Content starts

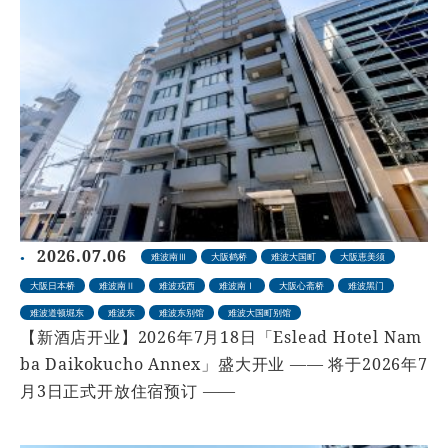
2026.07.06
难波南Ⅲ
大阪鹤桥
难波大国町
大阪恵美须
大阪日本桥
难波南Ⅱ
难波戎西
难波南Ⅰ
大阪心斋桥
难波黑门
难波道顿堀东
难波东
难波东别馆
难波大国町别馆
【新酒店开业】2026年7月18日「Eslead Hotel Nam
ba Daikokucho Annex」盛大开业 —— 将于2026年7
月3日正式开放住宿预订 ——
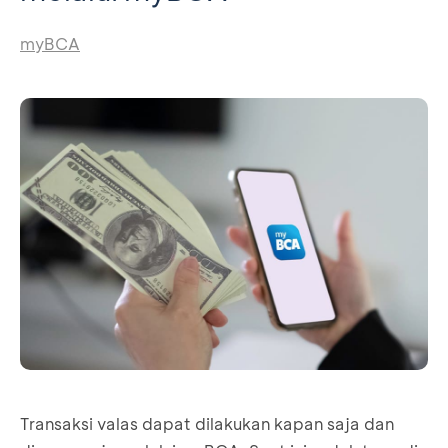
myBCA
Transaksi valas dapat dilakukan kapan saja dan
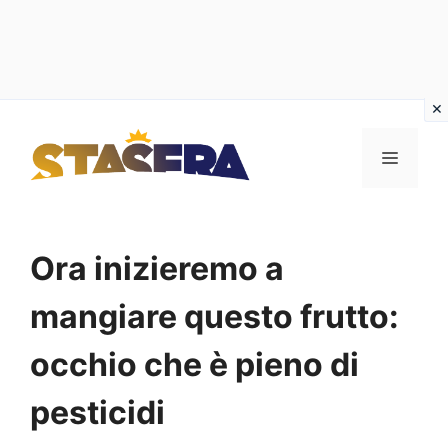
Vai
al
MENU
contenuto
Ora inizieremo a
mangiare questo frutto:
occhio che è pieno di
pesticidi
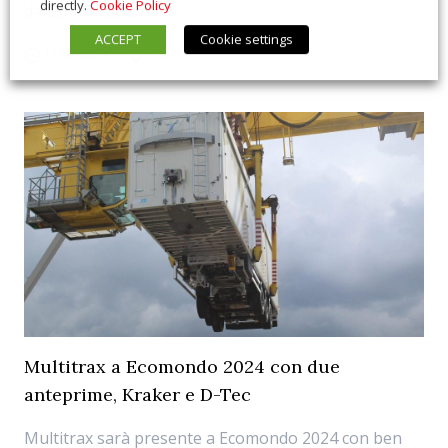
directly.
Cookie Policy
dal 2013 al 2023.
ACCEPT
Cookie settings
11/07/2024
Eventi
Multitrax a Ecomondo 2024 con due
anteprime, Kraker e D-Tec
Multitrax sarà presente a Ecomondo 2024 con ben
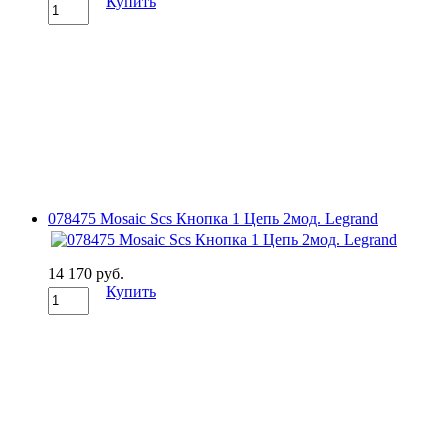
Купить
078475 Mosaic Scs Кнопка 1 Цепь 2мод. Legrand
14 170 руб.
Купить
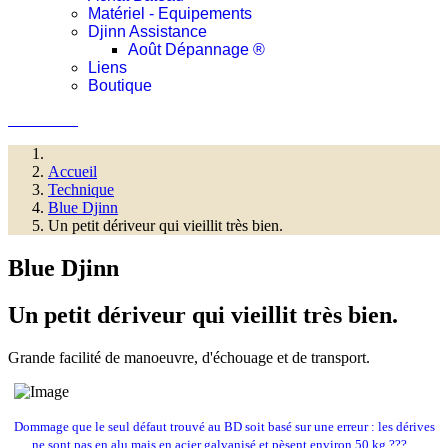
Matériel - Equipements
Djinn Assistance
Août Dépannage ®
Liens
Boutique
Connexion
Accueil
Technique
Blue Djinn
Un petit dériveur qui vieillit très bien.
Blue Djinn
Un petit dériveur qui vieillit très bien.
Grande facilité de manoeuvre, d'échouage et de transport.
Dommage que le seul défaut trouvé au BD soit basé sur une erreur : les dérives
ne sont pas en alu mais en acier galvanisé et pèsent environ 50 kg ???...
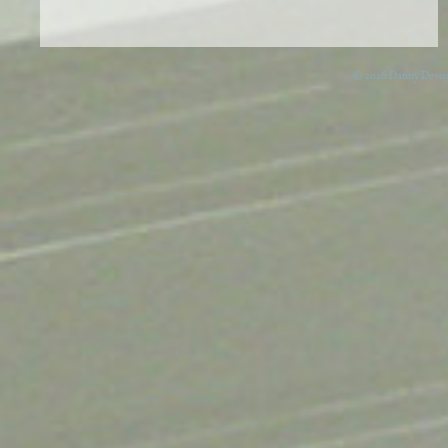
© 2026 Danny Devos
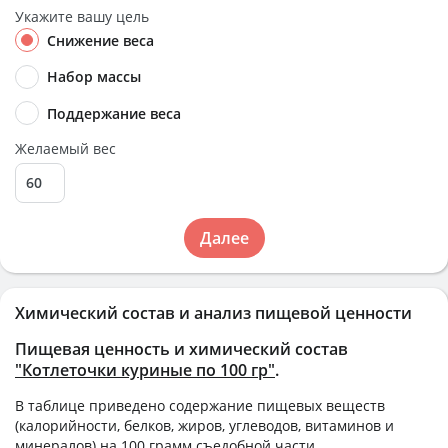
Укажите вашу цель
Снижение веса
Набор массы
Поддержание веса
Желаемый вес
Далее
Химический состав и анализ пищевой ценности
Пищевая ценность и химический состав
"Котлеточки куриные по 100 гр"
.
В таблице приведено содержание пищевых веществ
(калорийности, белков, жиров, углеводов, витаминов и
минералов) на
100 грамм
съедобной части.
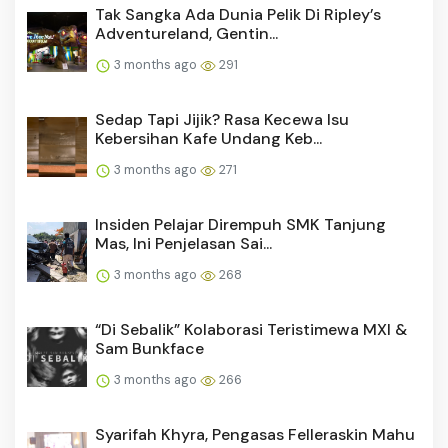
Tak Sangka Ada Dunia Pelik Di Ripley’s
Adventureland, Gentin...
3 months ago
291
Sedap Tapi Jijik? Rasa Kecewa Isu
Kebersihan Kafe Undang Keb...
3 months ago
271
Insiden Pelajar Dirempuh SMK Tanjung
Mas, Ini Penjelasan Sai...
3 months ago
268
“Di Sebalik” Kolaborasi Teristimewa MXI &
Sam Bunkface
3 months ago
266
Syarifah Khyra, Pengasas Felleraskin Mahu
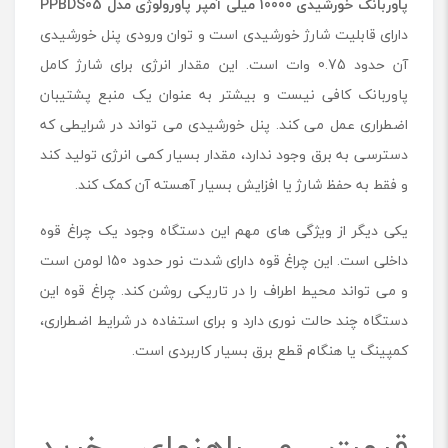
پاوربانک خورشیدی 10000 میلی آمپر پاورولوژی مدل
PPBDS05
دارای قابلیت شارژ خورشیدی است و توان ورودی پنل خورشیدی
آن حدود 0.75 وات است. این مقدار انرژی برای شارژ کامل
پاوربانک کافی نیست و بیشتر به عنوان یک منبع پشتیبان
اضطراری عمل می کند. پنل خورشیدی می تواند در شرایطی که
دسترسی به برق وجود ندارد، مقدار بسیار کمی انرژی تولید کند
و فقط به حفظ شارژ یا افزایش بسیار آهسته آن کمک کند.
یکی دیگر از ویژگی های مهم این دستگاه وجود یک چراغ قوه
داخلی است. این چراغ قوه دارای شدت نور حدود 150 لومن است
و می تواند محیط اطراف را در تاریکی روشن کند. چراغ قوه این
دستگاه چند حالت نوری دارد و برای استفاده در شرایط اضطراری،
کمپینگ یا هنگام قطع برق بسیار کاربردی است.
قیمت و راهنمای خرید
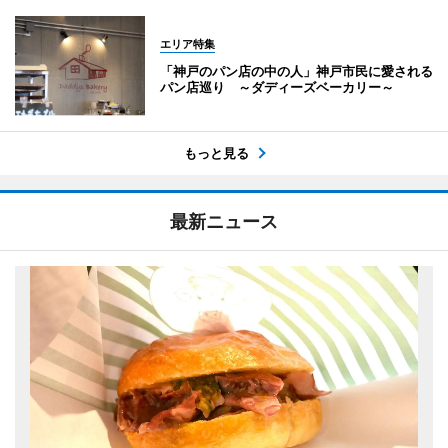
エリア特集
「神戸のパン店の中の人」神戸市民に愛される
パン店巡り ～ダディーズベーカリー～
もっと見る
最新ニュース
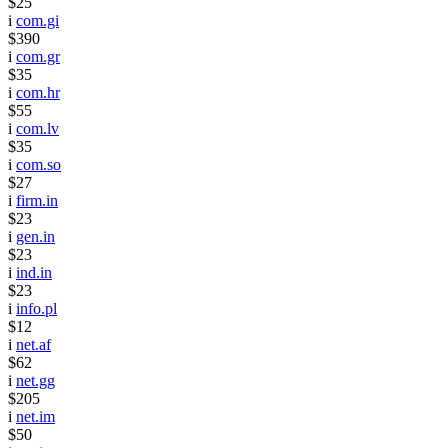
$25
i
com.gi
$390
i
com.gr
$35
i
com.hr
$55
i
com.lv
$35
i
com.so
$27
i
firm.in
$23
i
gen.in
$23
i
ind.in
$23
i
info.pl
$12
i
net.af
$62
i
net.gg
$205
i
net.im
$50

Content ends

Take the data above and repeat it exactly, leaving each picture out.

2026.07.06
难波南Ⅲ
大阪鹤桥
难波大国町
大阪恵美须
大阪日本桥
难波南Ⅱ
难波戎西
难波南Ⅰ
大阪心斋桥
难波黑门
难波道顿堀东
难波东
难波东别馆
难波大国町别馆
【新酒店开业】2026年7月18日「Eslead Hotel Nam
ba Daikokucho Annex」盛大开业 —— 将于2026年7
月3日正式开放住宿预订 ——
myBCA
Transaksi valas dapat dilakukan kapan saja dan
Vai
al
MENU
contenuto
Ora inizieremo a
mangiare questo frutto:
occhio che è pieno di
pesticidi
directly.
Cookie Policy
dal 2013 al 2023.
ACCEPT
Cookie settings
11/07/2024
Eventi
Multitrax a Ecomondo 2024 con due
anteprime, Kraker e D-Tec
Multitrax sarà presente a Ecomondo 2024 con ben
Купить
078475 Mosaic Scs Кнопка 1 Цепь 2мод. Legrand
14 170 руб.
Купить
Matériel - Equipements
Djinn Assistance
Août Dépannage ®
Liens
Boutique
Connexion
Accueil
Technique
Blue Djinn
Un petit dériveur qui vieillit très bien.
Blue Djinn
Un petit dériveur qui vieillit très bien.
Grande facilité de manoeuvre, d'échouage et de transport.
Dommage que le seul défaut trouvé au BD soit basé sur une erreur : les dérives
ne sont pas en alu mais en acier galvanisé et pèsent environ 50 kg ???...
© 2026 Danny Devos
Укажите вашу цель
Снижение веса
Набор массы
Поддержание веса
Желаемый вес
Далее
Химический состав и анализ пищевой ценности
Пищевая ценность и химический состав
"Котлеточки куриные по 100 гр"
.
В таблице приведено содержание пищевых веществ
(калорийности, белков, жиров, углеводов, витаминов и
минералов) на
100 грамм
съедобной части.
Tak Sangka Ada Dunia Pelik Di Ripley’s
Adventureland, Gentin...
3 months ago
291
Sedap Tapi Jijik? Rasa Kecewa Isu
Kebersihan Kafe Undang Keb...
3 months ago
271
Insiden Pelajar Dirempuh SMK Tanjung
Mas, Ini Penjelasan Sai...
3 months ago
268
“Di Sebalik” Kolaborasi Teristimewa MXI &
Sam Bunkface
3 months ago
266
Syarifah Khyra, Pengasas Felleraskin Mahu
پاوربانک خورشیدی 10000 میلی آمپر پاورولوژی مدل
PPBDS05
دارای قابلیت شارژ خورشیدی است و توان ورودی پنل خورشیدی
آن حدود 0.75 وات است. این مقدار انرژی برای شارژ کامل
پاوربانک کافی نیست و بیشتر به عنوان یک منبع پشتیبان
اضطراری عمل می کند. پنل خورشیدی می تواند در شرایطی که
دسترسی به برق وجود ندارد، مقدار بسیار کمی انرژی تولید کند
و فقط به حفظ شارژ یا افزایش بسیار آهسته آن کمک کند.
یکی دیگر از ویژگی های مهم این دستگاه وجود یک چراغ قوه
داخلی است. این چراغ قوه دارای شدت نور حدود 150 لومن است
و می تواند محیط اطراف را در تاریکی روشن کند. چراغ قوه این
دستگاه چند حالت نوری دارد و برای استفاده در شرایط اضطراری،
کمپینگ یا هنگام قطع برق بسیار کاربردی است.
قیمت و راهنمای خرید
エリア特集
「神戸のパン店の中の人」神戸市民に愛される
パン店巡り ～ダディーズベーカリー～
もっと見る
最新ニュース
$25
i
com.gi
$390
i
com.gr
$35
i
com.hr
$55
i
com.lv
$35
i
com.so
$27
i
firm.in
$23
i
gen.in
$23
i
ind.in
$23
i
info.pl
$12
i
net.af
$62
i
net.gg
$205
i
net.im
$50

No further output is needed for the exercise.